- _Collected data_
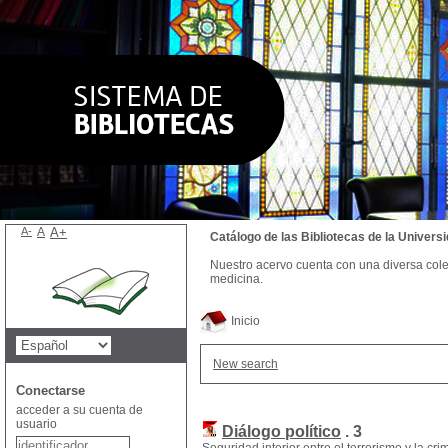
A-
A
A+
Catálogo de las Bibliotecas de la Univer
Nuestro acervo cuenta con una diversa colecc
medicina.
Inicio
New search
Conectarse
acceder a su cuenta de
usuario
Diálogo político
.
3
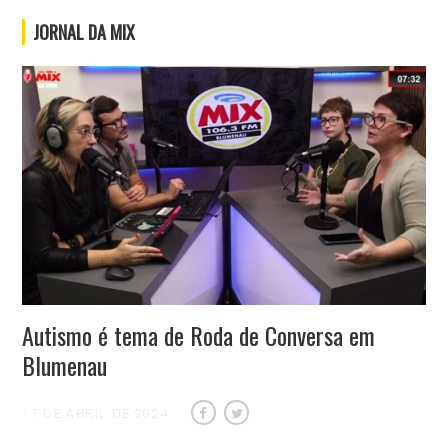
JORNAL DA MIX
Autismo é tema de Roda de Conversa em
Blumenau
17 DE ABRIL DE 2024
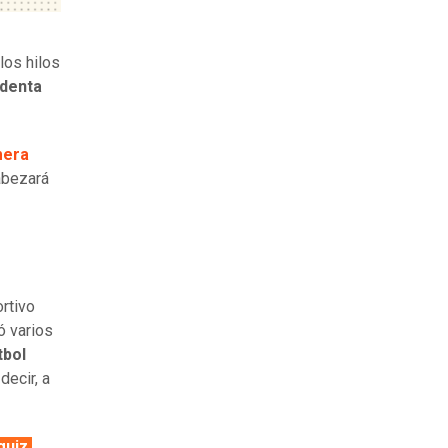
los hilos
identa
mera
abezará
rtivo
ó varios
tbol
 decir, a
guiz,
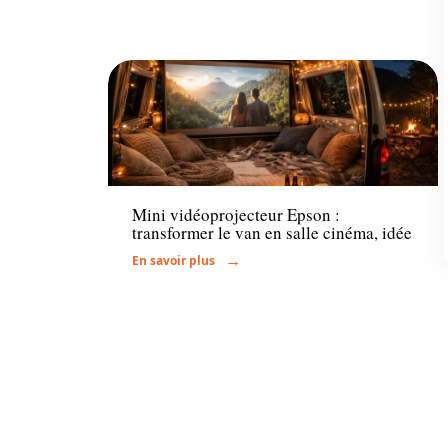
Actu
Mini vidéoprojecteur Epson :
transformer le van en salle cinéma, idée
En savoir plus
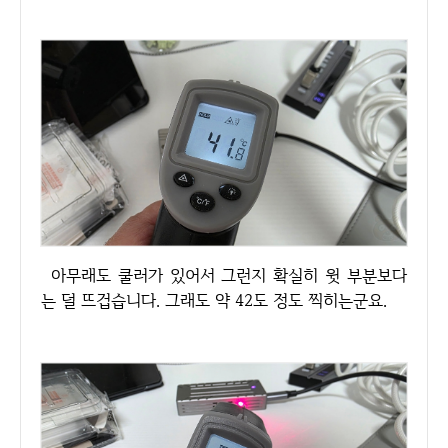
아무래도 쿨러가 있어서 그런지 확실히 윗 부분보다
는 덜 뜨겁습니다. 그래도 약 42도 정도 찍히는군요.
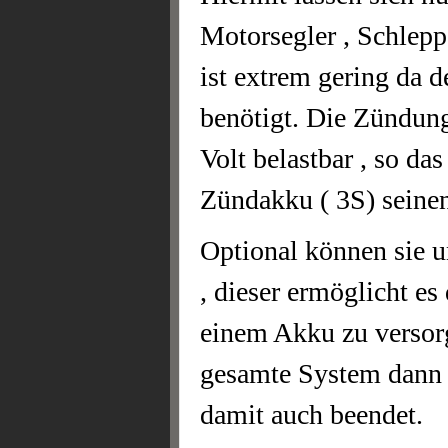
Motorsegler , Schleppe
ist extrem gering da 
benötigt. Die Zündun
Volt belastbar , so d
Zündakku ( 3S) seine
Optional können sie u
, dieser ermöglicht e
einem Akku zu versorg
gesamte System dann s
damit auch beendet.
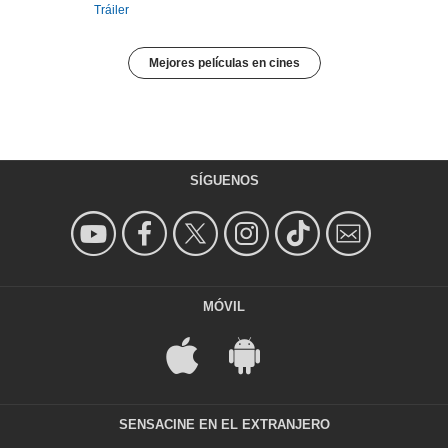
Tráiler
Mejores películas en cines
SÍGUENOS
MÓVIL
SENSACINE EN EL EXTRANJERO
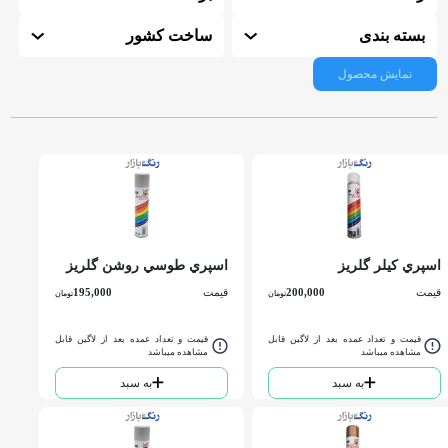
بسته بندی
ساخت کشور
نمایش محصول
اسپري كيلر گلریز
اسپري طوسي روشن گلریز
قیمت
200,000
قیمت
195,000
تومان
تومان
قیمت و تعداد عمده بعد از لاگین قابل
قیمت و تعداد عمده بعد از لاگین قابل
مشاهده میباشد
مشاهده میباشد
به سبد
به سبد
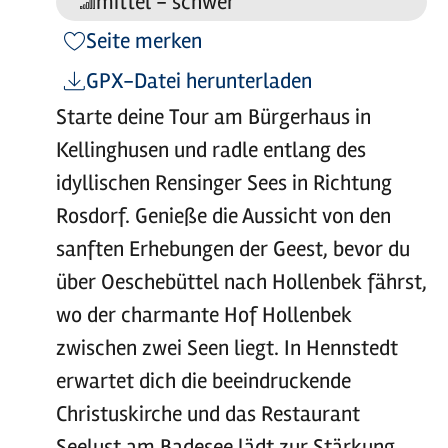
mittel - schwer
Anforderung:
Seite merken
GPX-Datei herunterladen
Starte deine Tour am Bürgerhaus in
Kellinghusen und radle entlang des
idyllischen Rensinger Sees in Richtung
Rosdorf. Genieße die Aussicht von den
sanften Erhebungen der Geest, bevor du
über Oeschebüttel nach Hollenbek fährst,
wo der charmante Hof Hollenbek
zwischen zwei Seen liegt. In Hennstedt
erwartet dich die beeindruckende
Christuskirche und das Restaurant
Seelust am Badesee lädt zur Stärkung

---

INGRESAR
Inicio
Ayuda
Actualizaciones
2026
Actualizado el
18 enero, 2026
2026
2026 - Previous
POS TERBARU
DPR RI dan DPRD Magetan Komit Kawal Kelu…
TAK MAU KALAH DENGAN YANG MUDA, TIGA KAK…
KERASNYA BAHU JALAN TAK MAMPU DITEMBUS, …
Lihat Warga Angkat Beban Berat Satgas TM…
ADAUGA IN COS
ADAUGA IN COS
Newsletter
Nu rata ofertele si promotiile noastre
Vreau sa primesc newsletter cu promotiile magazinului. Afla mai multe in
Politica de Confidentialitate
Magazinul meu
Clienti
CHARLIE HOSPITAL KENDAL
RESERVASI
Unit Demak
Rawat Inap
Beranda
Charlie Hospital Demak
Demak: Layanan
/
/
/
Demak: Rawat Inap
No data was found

- _PROBLEM TO SOLVE_
Above are the records; return the lines in them from the one with "Autismo é tema de Roda de Conversa em" to the one with "Seelust am Badesee lädt zur Stärkung", inclusive, exactly and without images.

- _TASK SOLUTION_
Autismo é tema de Roda de Conversa em
Blumenau
17 DE ABRIL DE 2024
los hilos
identa
mera
abezará
rtivo
ó varios
tbol
 decir, a
guiz,
Actu
Mini vidéoprojecteur Epson :
transformer le van en salle cinéma, idée
En savoir plus
아무래도 쿨러가 있어서 그런지 확실히 윗 부분보다
는 덜 뜨겁습니다. 그래도 약 42도 정도 찍히는군요.
Motorsegler , Schleppe
ist extrem gering da 
benötigt. Die Zündun
Volt belastbar , so d
Zündakku ( 3S) seine
Optional können sie u
, dieser ermöglicht e
einem Akku zu versorg
gesamte System dann s
damit auch beendet.
Tráiler
Mejores películas en cines
SÍGUENOS
MÓVIL
SENSACINE EN EL EXTRANJERO
بسته بندی
ساخت کشور
نمایش محصول
اسپري كيلر گلریز
اسپري طوسي روشن گلریز
قیمت
200,000
قیمت
195,000
تومان
تومان
قیمت و تعداد عمده بعد از لاگین قابل
قیمت و تعداد عمده بعد از لاگین قابل
مشاهده میباشد
مشاهده میباشد
به سبد
به سبد
mittel - schwer
Anforderung:
Seite merken
GPX-Datei herunterladen
Starte deine Tour am Bürgerhaus in
Kellinghusen und radle entlang des
idyllischen Rensinger Sees in Richtung
Rosdorf. Genieße die Aussicht von den
sanften Erhebungen der Geest, bevor du
über Oeschebüttel nach Hollenbek fährst,
wo der charmante Hof Hollenbek
zwischen zwei Seen liegt. In Hennstedt
erwartet dich die beeindruckende
Christuskirche und das Restaurant
Seelust am Badesee lädt zur Stärkung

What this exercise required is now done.